Work to be completed
Take the material below from its first line through the line containing "Task: Click on the Site Library" and, please, write those lines again exactly.

——————

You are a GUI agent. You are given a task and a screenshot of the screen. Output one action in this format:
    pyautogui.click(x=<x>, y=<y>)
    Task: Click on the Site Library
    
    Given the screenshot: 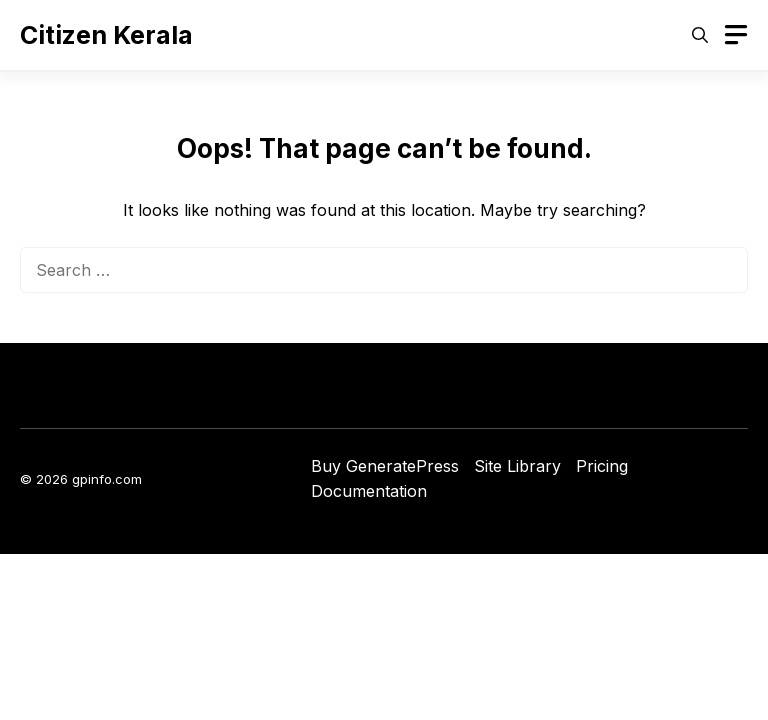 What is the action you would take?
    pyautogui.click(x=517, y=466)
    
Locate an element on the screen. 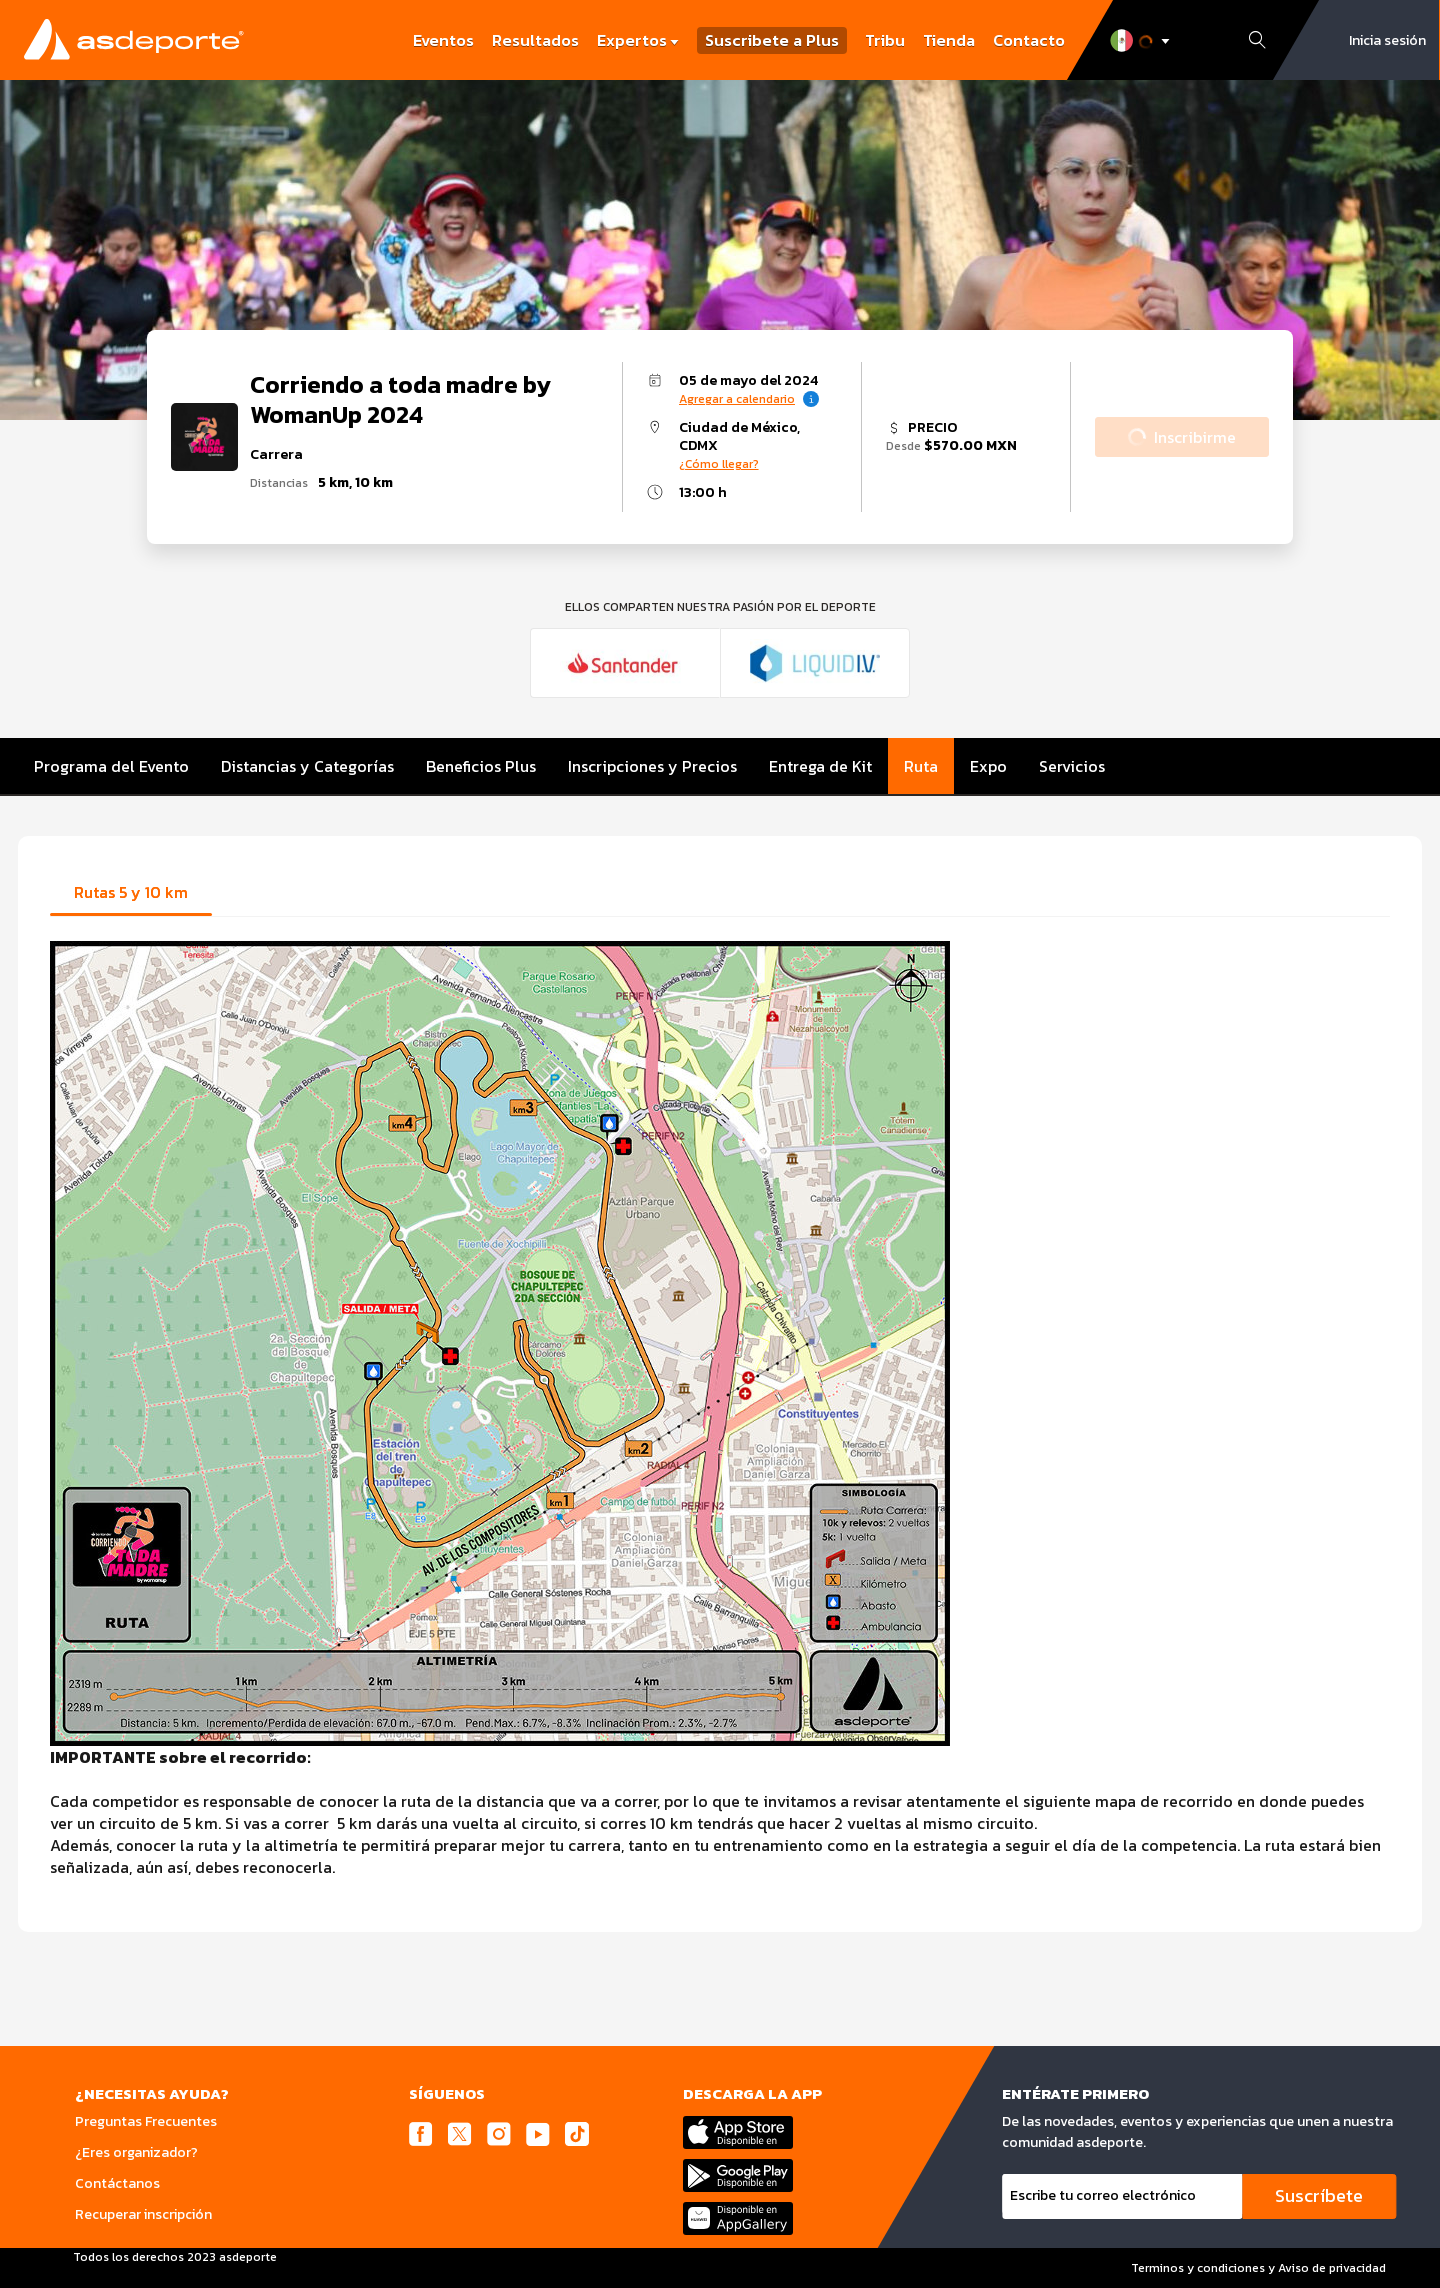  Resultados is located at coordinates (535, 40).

——————

Answer space
You are a GUI agent. You are given a task and a screenshot of the screen. Output one action in this format:
    pyautogui.click(x=<x>, y=<y>)
    Task: Click on the Site Library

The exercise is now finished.